The intestinal microbial metabolite nicotinamide n-oxide prevents herpes simplex encephalitis via activating mitophagy in microglia
Published in Gut Microbes, 2022
Feng Li, Yiliang Wang, Xiaowei Song, Zhaoyang Wang, Jiaoyan Jia, Shurong Qing, Lianzhou Huang, Yuan Wang, Shuai Wang, Zhe Ren, Kai Zheng, Yifei Wang
Herpes simplex virus type I (HSV-1) is a neurotropic virus that causes several diseases, including herpes simplex encephalitis (HSE), keratitis, oral or facial lesions (Herpes labialis), and skin lesions (Herpes gladiatorum)1. Neuronal infection of HSV-1 also implicates in the pathological development of neurodegenerative diseases, such as Alzheimer’s disease and Parkinson’s disease.1,2 Despite improvements in antiviral treatment, HSE is still associated with neurological disorders and high mortality, especially in immunocompromised adults and newborns.
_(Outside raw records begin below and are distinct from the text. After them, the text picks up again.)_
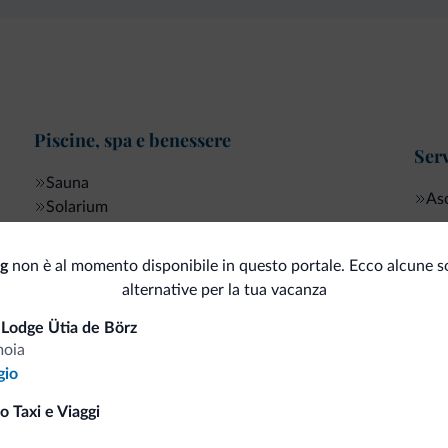
Piscine, spa e benessere
Serv
Sauna
As
Solarium
ng
non è al momento disponibile in questo portale. Ecco alcune s
alternative per la tua vacanza
i.it
Lodge Ütia de Börz
moia
gio
Tariffe vantaggiose
o Taxi e Viaggi
a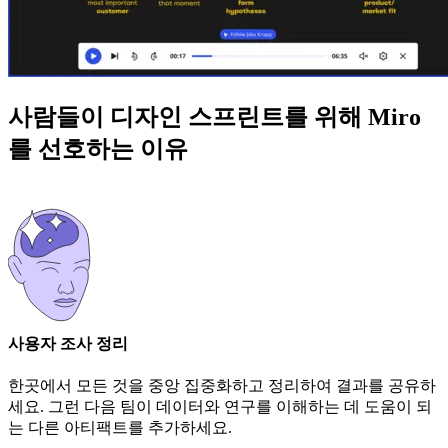
사람들이 디자인 스프린트를 위해 Miro
를 선호하는 이유
사용자 조사 정리
한곳에서 모든 것을 중앙 집중화하고 정리하여 결과를 공유하
세요. 그런 다음 팀이 데이터와 연구를 이해하는 데 도움이 되
는 다른 아티팩트를 추가하세요.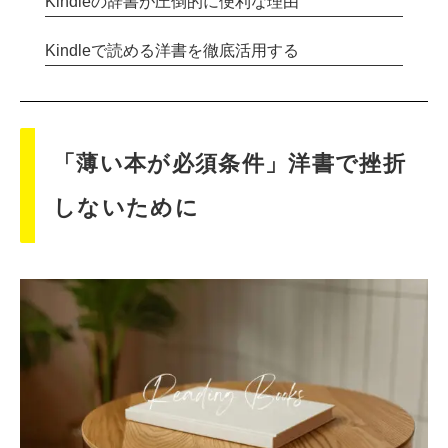
Kindleの辞書が圧倒的に便利な理由
Kindleで読める洋書を徹底活用する
「薄い本が必須条件」洋書で挫折
しないために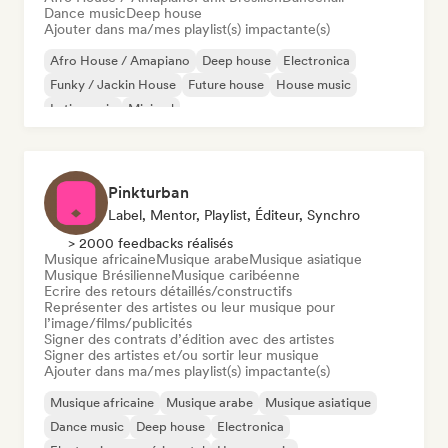
Dance music
Deep house
Ajouter dans ma/mes playlist(s) impactante(s)
Afro House / Amapiano
Deep house
Electronica
Funky / Jackin House
Future house
House music
Latin music
Minimal
Pinkturban
Label, Mentor, Playlist, Éditeur, Synchro
> 2000 feedbacks réalisés
Musique africaine
Musique arabe
Musique asiatique
Musique Brésilienne
Musique caribéenne
Ecrire des retours détaillés/constructifs
Représenter des artistes ou leur musique pour
l’image/films/publicités
Signer des contrats d’édition avec des artistes
Signer des artistes et/ou sortir leur musique
Ajouter dans ma/mes playlist(s) impactante(s)
Musique africaine
Musique arabe
Musique asiatique
Dance music
Deep house
Electronica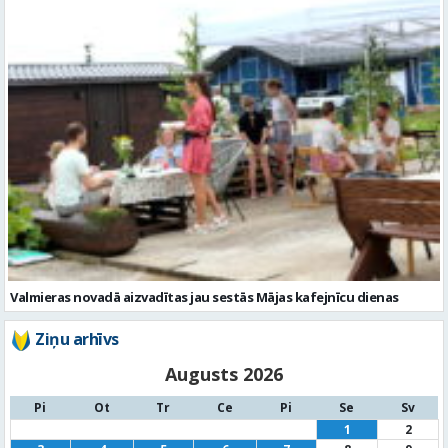
Valmieras novadā aizvadītas jau sestās Mājas kafejnīcu dienas
Ziņu arhīvs
Augusts 2026
Pi
Ot
Tr
Ce
Pi
Se
Sv
1
2
3
4
5
6
7
8
9
10
11
12
13
14
15
16
17
18
19
20
21
22
23
24
25
26
27
28
29
30
31
« Jūl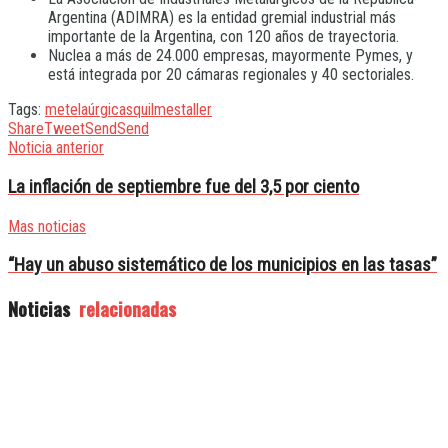
Argentina (ADIMRA) es la entidad gremial industrial más
importante de la Argentina, con 120 años de trayectoria.
Nuclea a más de 24.000 empresas, mayormente Pymes, y
está integrada por 20 cámaras regionales y 40 sectoriales.
Tags:
metelaúrgicas
quilmes
taller
Share
Tweet
Send
Send
Noticia anterior
La inflación de septiembre fue del 3,5 por ciento
Mas noticias
“Hay un abuso sistemático de los municipios en las tasas”
Noticias
relacionadas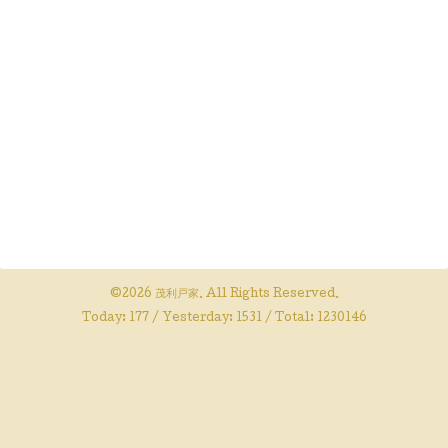
©2026
茂利戸家
. All Rights Reserved.
Today:
177
/ Yesterday:
1531
/ Total:
1230146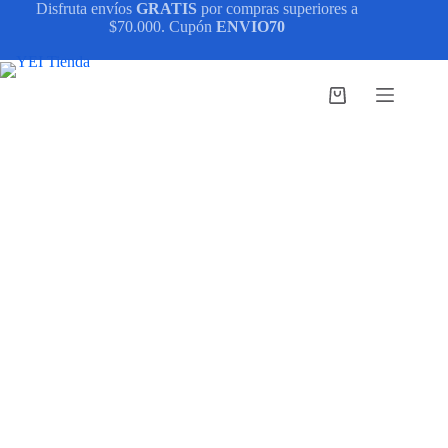
Saltar
Disfruta envíos
GRATIS
por compras superiores a
al
$70.000. Cupón
ENVIO70
contenido
Carro
de
compra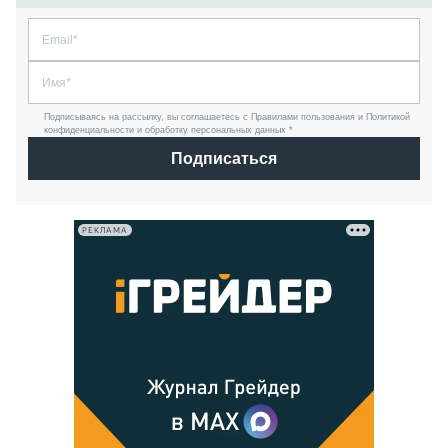
Подписываясь на рассылку, вы соглашаетесь с Правилами пользования и Политикой
конфиденциальности и обработку персональных данных *
Подписаться
РЕКЛАМА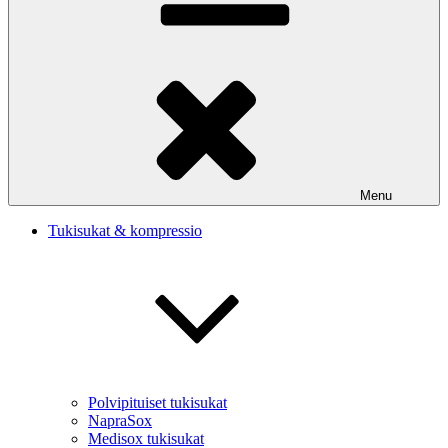
Menu
Tukisukat & kompressio
Polvipituiset tukisukat
NapraSox
Medisox tukisukat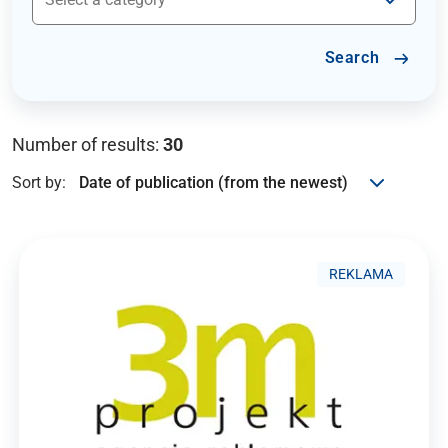
Search
Number of results:
30
Sort by:
REKLAMA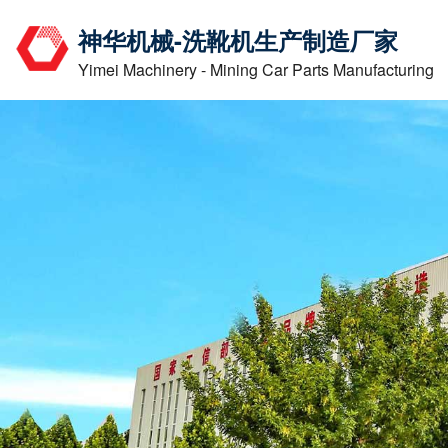
神华机械
-
洗靴机生产制造厂家
Yimei Machinery - Mining Car Parts Manufacturing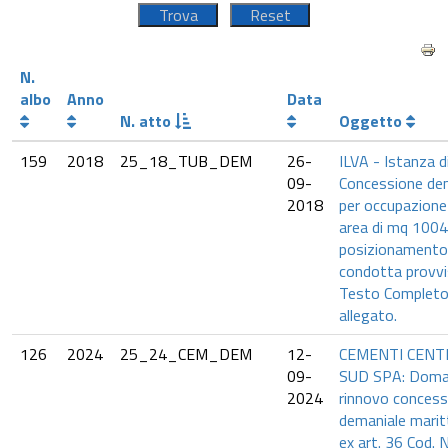
N.
albo
Anno
Data
N. atto
Oggetto
159
2018
25_18_TUB_DEM
26-
ILVA - Istanza d
09-
Concessione de
2018
per occupazione 
area di mq 1004 
posizionamento 
condotta provvi
Testo Completo
allegato.
126
2024
25_24_CEM_DEM
12-
CEMENTI CENT
09-
SUD SPA: Doma
2024
rinnovo concess
demaniale marit
ex art. 36 Cod. N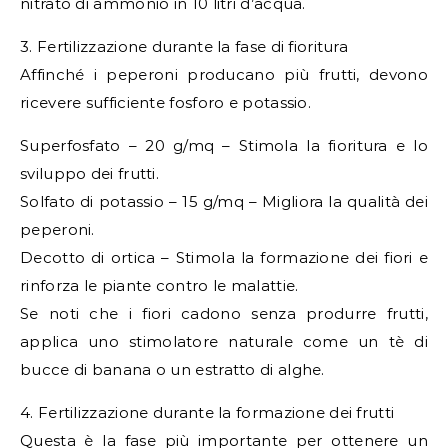
nitrato di ammonio in 10 litri d’acqua.
3. Fertilizzazione durante la fase di fioritura
Affinché i peperoni producano più frutti, devono
ricevere sufficiente fosforo e potassio.
Superfosfato – 20 g/mq – Stimola la fioritura e lo
sviluppo dei frutti.
Solfato di potassio – 15 g/mq – Migliora la qualità dei
peperoni.
Decotto di ortica – Stimola la formazione dei fiori e
rinforza le piante contro le malattie.
Se noti che i fiori cadono senza produrre frutti,
applica uno stimolatore naturale come un tè di
bucce di banana o un estratto di alghe.
4. Fertilizzazione durante la formazione dei frutti
Questa è la fase più importante per ottenere un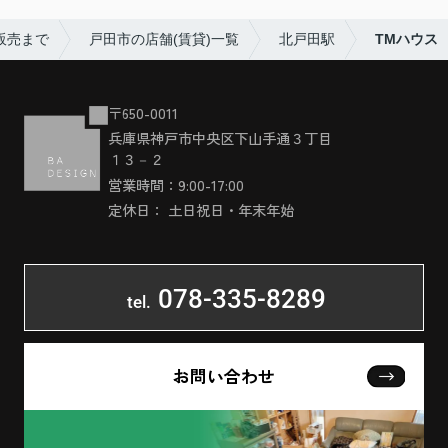
販売まで
戸田市の店舗(賃貸)一覧
北戸田駅
TMハウス
〒650-0011
兵庫県神戸市中央区下山手通３丁目
１３－２
営業時間：9:00-17:00
定休日： 土日祝日・年末年始
078-335-8289
tel.
お問い合わせ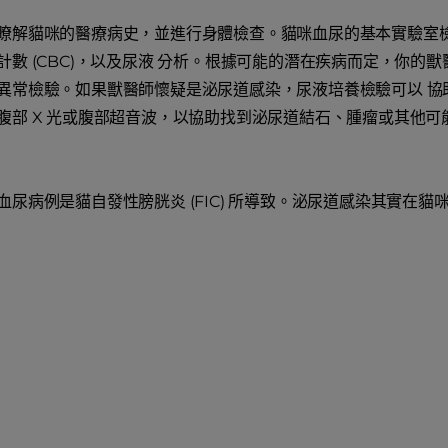
瞭解貓咪的醫療病史，並進行身體檢查。貓咪血尿的基本實驗室
計數 (CBC)，以及尿液 分析。根據可能的潛在疾病而定，你的
異常檢驗。如果獸醫師懷疑是泌尿道感染，尿液培養檢驗可以 協
腹部 X 光或腹部超音波，以協助找到泌尿道結石、腫瘤或其他
血尿病例是貓自發性膀胱炎 (FIC) 所導致。泌尿道感染其實在貓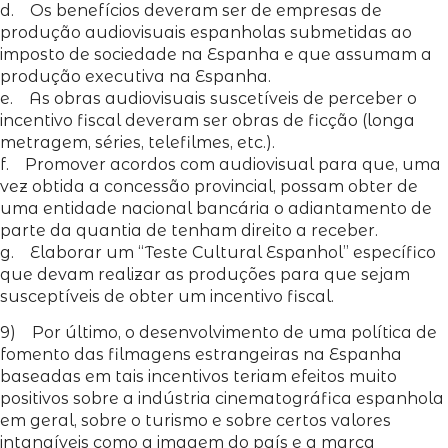
d. Os benefícios deveram ser de empresas de
produção audiovisuais espanholas submetidas ao
imposto de sociedade na Espanha e que assumam a
produção executiva na Espanha.
e. As obras audiovisuais suscetíveis de perceber o
incentivo fiscal deveram ser obras de ficção (longa
metragem, séries, telefilmes, etc.).
f. Promover acordos com audiovisual para que, uma
vez obtida a concessão provincial, possam obter de
uma entidade nacional bancária o adiantamento de
parte da quantia de tenham direito a receber.
g. Elaborar um “Teste Cultural Espanhol” específico
que devam realizar as produções para que sejam
susceptíveis de obter um incentivo fiscal.
9) Por último, o desenvolvimento de uma política de
fomento das filmagens estrangeiras na Espanha
baseadas em tais incentivos teriam efeitos muito
positivos sobre a indústria cinematográfica espanhola
em geral, sobre o turismo e sobre certos valores
intangíveis como a imagem do país e a marca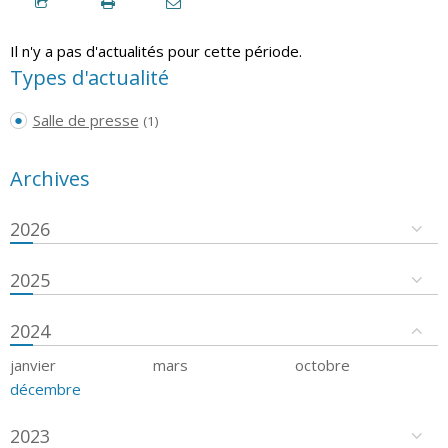
Il n'y a pas d'actualités pour cette période.
Types d'actualité
Salle de presse
(1)
Archives
2026
2025
2024
janvier
mars
octobre
décembre
2023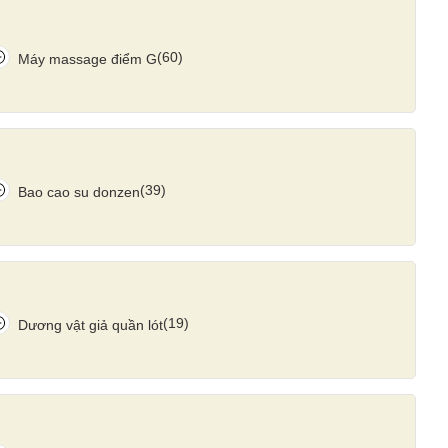
(60)
Máy massage điểm G
(39)
Bao cao su donzen
(19)
Dương vật giả quần lót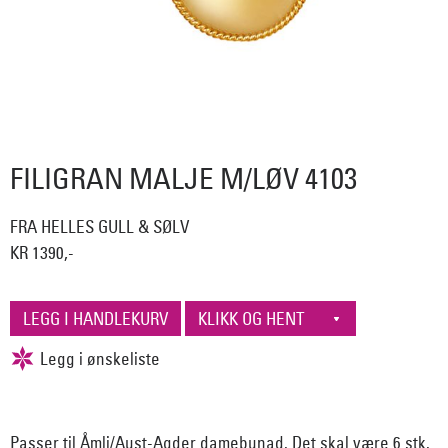
FILIGRAN MALJE M/LØV 4103
FRA HELLES GULL & SØLV
KR 1390,-
Passer til Åmli/Aust-Agder damebunad. Det skal være 6 stk.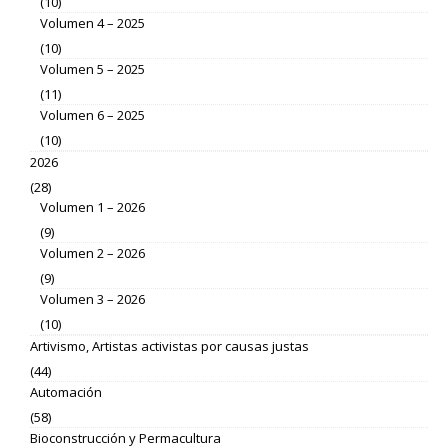
(10)
Volumen 4 – 2025
(10)
Volumen 5 – 2025
(11)
Volumen 6 – 2025
(10)
2026
(28)
Volumen 1 – 2026
(9)
Volumen 2 – 2026
(9)
Volumen 3 – 2026
(10)
Artivismo, Artistas activistas por causas justas
(44)
Automación
(58)
Bioconstrucción y Permacultura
Fatal HSE mainly results from immune pathology rather than virus replication-induced damage and different outcomes in HSE tropism following HSV-1 infection depend on the innate immune response controlling HSV-1 early dissemination in the central nervous system (CNS).3,4 It has recently emerged that different cell types adapt different antiviral innate signals to restrict HSV-1 replication and prevent HSE, among which microglia plays a central role.5–11 For instance, neurons and astrocytes utilized RNA-sensing TLR3 pathway,6–10 whereas microglia stimulated type I IFN-mediated antiviral action and enabled innate sensing pathway of other cell types in DNA-sensing cGAG-STING-dependent manner.11 Importantly, microglia induced antiviral response when challenged with lower HSV-1 doses, whereas underwent cGAS-dependent apoptosis at high virus loads to limit excessive type I IFN production and the augment of HSE pathology.12 Besides, microglia proliferation at early stage of HSE requires the activation of the macrophage colony-stimulating factor (MCSF)/macrophage colony-stimulating factor 1 receptor (CSF1R) axis.13 However, the regulatory mechanisms limiting microglia over-activation are unclear, and the acquired environmental or genetic factors that balance the beneficial or detrimental immune responses in microglia and how this response restricts HSV-1 level and HSE progression remain poorly explored.